The power of a president to pardon people for crimes has always been controversial. Some early American leaders thought it smacked too much of royalty.
But Alexander Hamilton argued the law should have avenues for mercy, or "justice would wear a countenance too sanguinary and cruel." He thought one person was more likely to use such power with conscience than a committee.
The history of presidential pardons is often surprising. George Washington pardoned two men who led the Whiskey Rebellion. He didn't condone a tax collector being tarred and feathered but thought the men responsible should not be hanged for treason.
President Millard Fillmore pardoned the two white captains of The Pearl, a schooner that tried to help 77 enslaved people escape to freedom. But most of the Black people on the ship were sold back into slavery. President Abraham Lincoln pardoned 265 members of the Dakota Tribe for their roles in the Great Sioux Uprising of 1862. But he allowed dozens more to be hanged, after what historians agree were unconvincing trials. On Christmas Day of 1868, President Andrew Johnson offered pardons to everyone who fought for the Confederacy.
President Gerald Ford pardoned Richard Nixon in 1974, for any crimes he might have committed as president— a decision that may have cost Ford reelection but is now widely praised for helping the country move on from Watergate. President Jimmy Carter pardoned Vietnam-era draft evaders in 1977 and commuted the sentences of Puerto Rican nationalists who had opened fire on the floor of the U.S. House of Representatives 25 years earlier, wounding five members of Congress.
President Bill Clinton pardoned 140 people on his last day in office, including his brother, Roger, who served a year for cocaine trafficking, and Marc Rich, a financier who had fled the country to avoid tax-evasion charges and whose wife made generous contributions to the Democratic Party and the Clinton Library fund.

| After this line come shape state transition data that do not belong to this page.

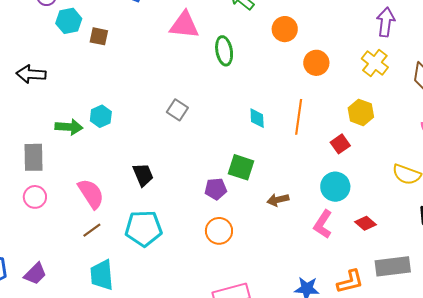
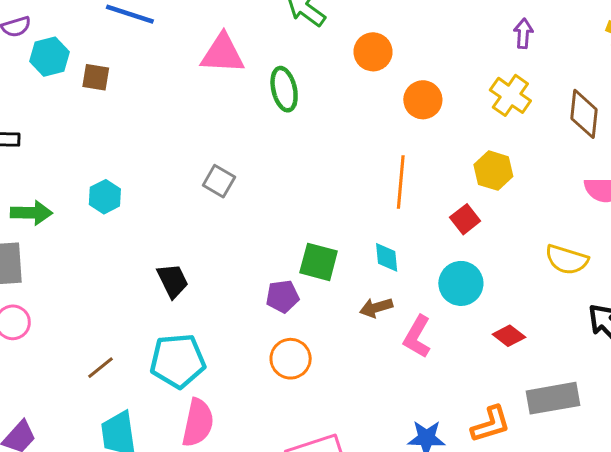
purple arrow: (386, 22) -> (523, 33), size x0.7
cyan diamond: (257, 118) -> (387, 257), moved
green arrow: (69, 127) -> (31, 213), moved
pink semicircle: (91, 194) -> (198, 423), moved, turned 48
pink L-shape: (323, 224) -> (417, 337), moved

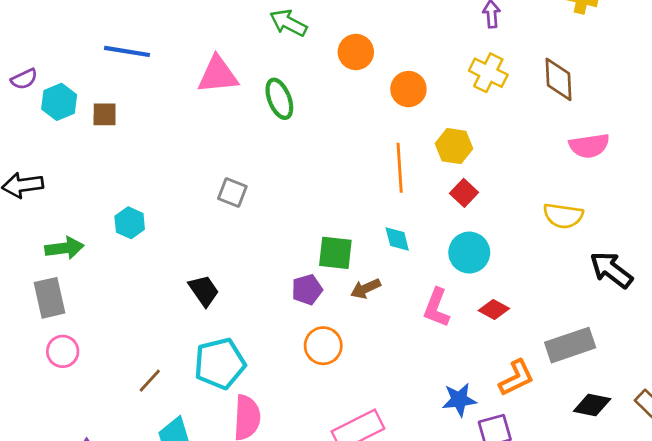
yellow hexagon: (493, 171) -> (454, 146), moved
brown arrow: (376, 308) -> (366, 289), moved
red diamond: (509, 336) -> (494, 310), moved

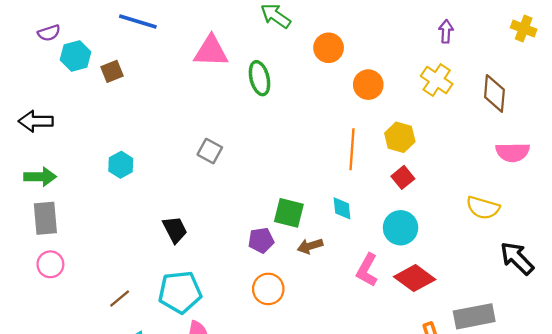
brown square: (105, 114) -> (112, 71), turned -30
green arrow: (64, 248) -> (40, 177), moved
red diamond: (494, 310) -> (415, 278), size x1.6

President Trump has pardoned Alice Marie Johnson, who served 21 years of a lifetime sentence for being an intermediary in a drug trafficking operation. He also pardoned three ex-service members accused of war crimes in Iraq and Afghanistan, and his onetime national security adviser, Michael Flynn, who admitted he lied to the FBI about his contacts with Russia. It's sheer speculation as to what other pardons Trump might issue as he leaves office. But a president's personal power to pardon can change lives — and reveal what they value.